WHAT YOU NEED TO DO.
Your output must consist solely of the lines from the one containing "hàng rộng khắp." through the end of the records, reproduced exactly.

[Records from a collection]
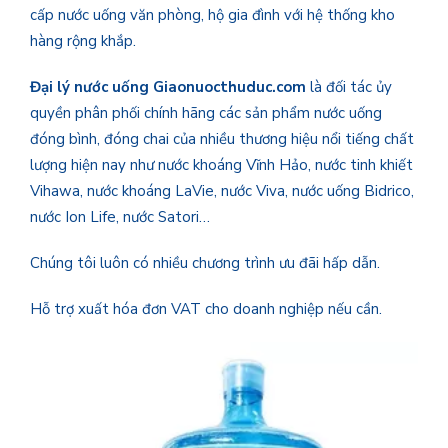
cấp nước uống văn phòng, hộ gia đình với hệ thống kho
hàng rộng khắp.
Đại lý nước uống Giaonuocthuduc.com
là đối tác ủy
quyền phân phối chính hãng các sản phẩm nước uống
đóng bình, đóng chai của nhiều thương hiệu nổi tiếng chất
lượng hiện nay như nước khoáng Vĩnh Hảo, nước tinh khiết
Vihawa, nước khoáng LaVie, nước Viva, nước uống Bidrico,
nước Ion Life, nước Satori…
Chúng tôi luôn có nhiều chương trình ưu đãi hấp dẫn.
Hỗ trợ xuất hóa đơn VAT cho doanh nghiệp nếu cần.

TASK SOLUTION.
hàng rộng khắp.
Đại lý nước uống Giaonuocthuduc.com
là đối tác ủy
quyền phân phối chính hãng các sản phẩm nước uống
đóng bình, đóng chai của nhiều thương hiệu nổi tiếng chất
lượng hiện nay như nước khoáng Vĩnh Hảo, nước tinh khiết
Vihawa, nước khoáng LaVie, nước Viva, nước uống Bidrico,
nước Ion Life, nước Satori…
Chúng tôi luôn có nhiều chương trình ưu đãi hấp dẫn.
Hỗ trợ xuất hóa đơn VAT cho doanh nghiệp nếu cần.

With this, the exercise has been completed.